#### [THE PROBLEM]
Each entry below should be given again exactly; the pictures stay out.

Segment Start: DATASET CONTENT

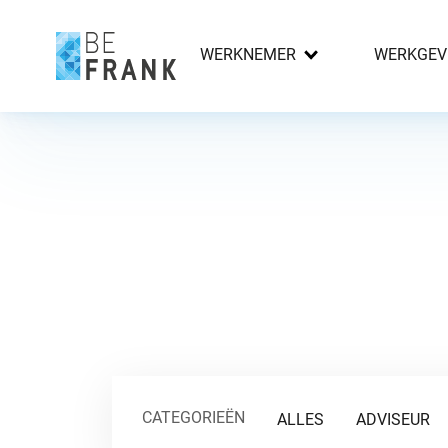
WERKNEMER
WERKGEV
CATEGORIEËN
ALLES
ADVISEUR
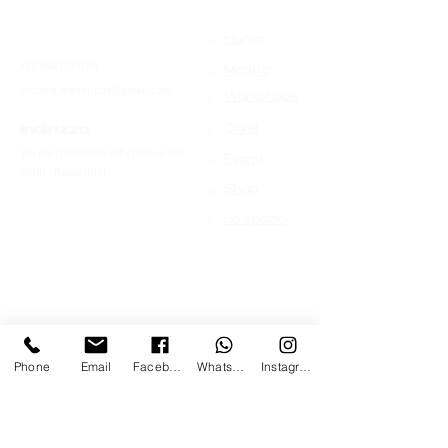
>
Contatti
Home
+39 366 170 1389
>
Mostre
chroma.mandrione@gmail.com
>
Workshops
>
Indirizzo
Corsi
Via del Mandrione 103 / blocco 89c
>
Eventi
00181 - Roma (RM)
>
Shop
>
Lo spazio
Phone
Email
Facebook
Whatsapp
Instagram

Segment End: DATASET CONTENT

#### [TASK OUTPUT]
WERKNEMER
WERKGEV
CATEGORIEËN
ALLES
ADVISEUR
>
Contatti
Home
+39 366 170 1389
>
Mostre
chroma.mandrione@gmail.com
>
Workshops
>
Indirizzo
Corsi
Via del Mandrione 103 / blocco 89c
>
Eventi
00181 - Roma (RM)
>
Shop
>
Lo spazio
Phone
Email
Facebook
Whatsapp
Instagram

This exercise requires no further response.